The lack of outrage at BC stings so deeply. I’m surrounded by students who can debate ethics in class but go silent when those ethics require action, students who will repost infographics during an election year but say nothing when ICE shows up a few blocks from campus, and students who will analyze “privilege” in philosophy seminars but refuse to recognize how their own safety depends on others’ vulnerability.
There’s been a dead mouse on the steps outside my dorm for weeks now. No one’s moved it. People, including myself, walk over it on their way to class every day. It is still there, shriveled into something unrecognizable, a reminder of how easily we can step around what’s uncomfortable.
To me, that’s what BC’s bystander effect looks like—not loud cruelty, but quiet neglect. I understand the instinct to stay silent. I’ve done it myself. But silence doesn’t make anything better. It just lets it rot.

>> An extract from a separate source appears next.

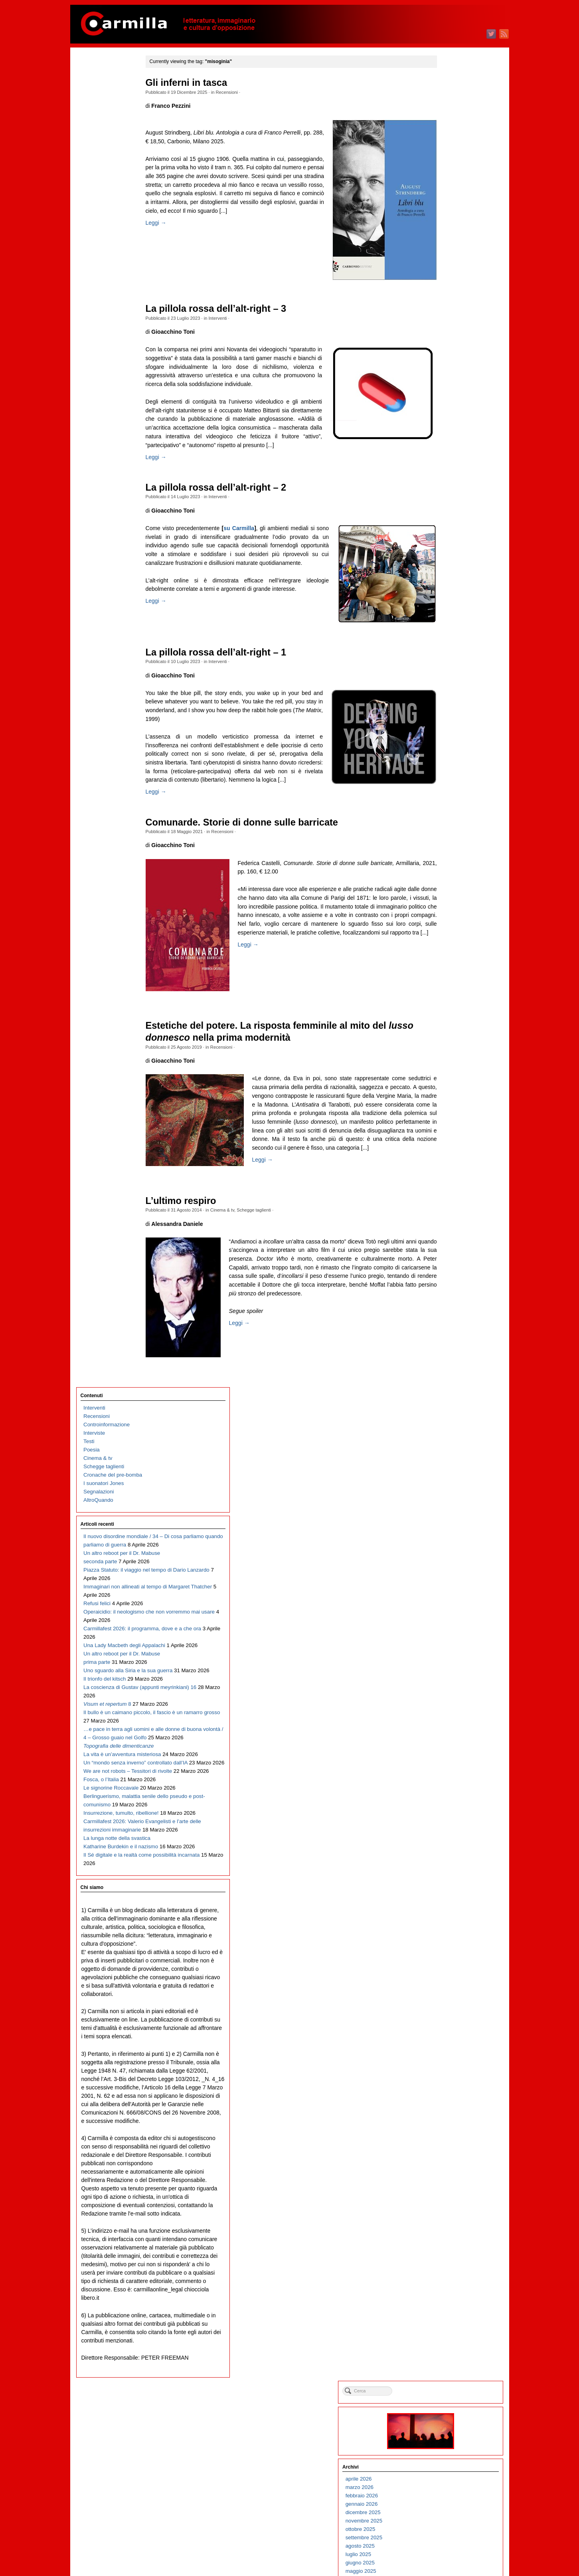  What do you see at coordinates (451, 717) in the screenshot?
I see `settembre 2020` at bounding box center [451, 717].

I went to the protest after the ICE sightings. I showed up because I’m tired of pretending that caring is radical. It shouldn’t take a protest to make people pay attention. It shouldn’t take fear, or proximity, or personal loss to make us act.
BC teaches us to strive for greatness but not to risk anything for justice. It teaches us to be kind, but not to be brave. We are encouraged to volunteer, donate, and write reflective essays but not to challenge the systems that create the very suffering we claim to care about.
When you tell yourself you’re “staying out of politics,” what you’re really saying is that your comfort is worth more than someone else’s pain. You’re saying that your silence is worth protecting, even if it means others are left unheard.
So, I have to ask: What will it take for you to care about someone other than yourself? Does it have to be your friend, classmate, or family member being targeted before you decide that silence is no longer an option?
This isn’t just about one incident or one policy. It’s about a university and a student body that has grown far too comfortable watching from the sidelines. It’s about the fear that if you speak up, you’ll be punished, while those who harm others will be protected. It’s about the illusion that BC can remain a “community” while ignoring the suffering that happens in plain sight.
I don’t want to be afraid to speak anymore. I don’t want any student to have to choose between being safe and being heard. We can’t build the kind of community BC loves to advertise without the willingness to confront what’s broken within it.
BC can no longer afford to stay silent, and neither can we.
Because silence might protect your reputation, but it will never protect your humanity.